Sejmowa komisja finansów publicznych rozpoczęła we wtorek wieczorem prace nad trzema projektami ustaw (autorstwa klubów: PO-KO, PiS oraz Kukiz'15), których celem jest ujawnienie zarobków osób sprawujących funkcje kierownicze w Narodowym Banku Polskim. Propozycje poszczególnych klubów nie są tożsame; projekt PiS - oprócz ujawnienia wynagrodzeń w NBP - zakłada też ustalenie ich maksymalnej wysokości dla osób na kierowniczych stanowiskach w NBP.

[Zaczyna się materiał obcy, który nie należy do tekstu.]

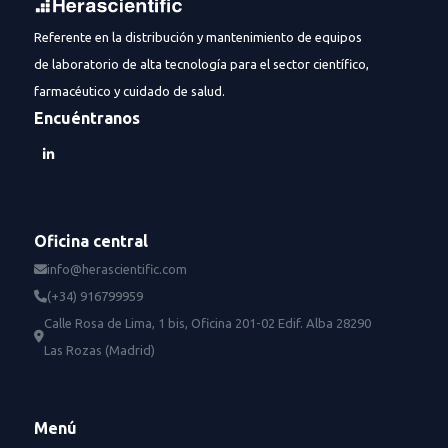
Referente en la distribución y mantenimiento de equipos
de laboratorio de alta tecnología para el sector científico,
farmacéutico y cuidado de salud.
Encuéntranos
Oficina central
info@herascientific.com
(+34) 916799959
Calle Rosa de Lima, 1 bis, Oficina 201-02 Edif. Alba 28290
Las Rozas (Madrid)
Menú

Na początku wtorkowego posiedzenia poseł PO-KO Włodzimierz Nykiel zaprezentował projekt swego klubu, następnie doszło do niemal godzinnej wymiany zdań między posłami opozycji a przewodniczącym komisji Andrzejem Szlachtą(PiS) na temat sposobu procedowania nad projektami.
Z porządku pracy komisji wynika, że każdy z projektów ma zostać rozpatrzony przez komisję osobno. Wiceprzewodnicząca komisji Krystyna Skowrońska (PO-KO) zwróciła się do szefa komisji, by najpierw zaprezentowane zostały wszystkie trzy projekty (oprócz PO-KO, także Kukiz'15 i PiS) i by nad wszystkimi odbyła się łączna dyskusja. Jeśli po każdym z projektów będziemy prowadzić osobną dyskusję, to potem nie będziemy mieć możliwości odniesienia się i niuansowania różnic pomiędzy projektami - wskazywała Skowrońska
Następnie posłanki PO-KO oraz Nowoczesnej przypomniały opublikowaną kilka dni temu opinię Biura Analiz Sejmowych, zgodnie z którą projekt PiS, ponieważ reguluje funkcjonowanie krajowego banku centralnego, wymaga - zgodnie m.in. z Traktatem o Funkcjonowaniu UE - notyfikacji Europejskiego Banku Centralnego. Na konieczność wystąpienia przez marszałka Sejmu o opinię do EBC jeszcze przed drugim czytaniem projektu ustawy, wskazywał też podczas posiedzenia komisji przedstawiciel Biura Legislacyjnego Sejmu.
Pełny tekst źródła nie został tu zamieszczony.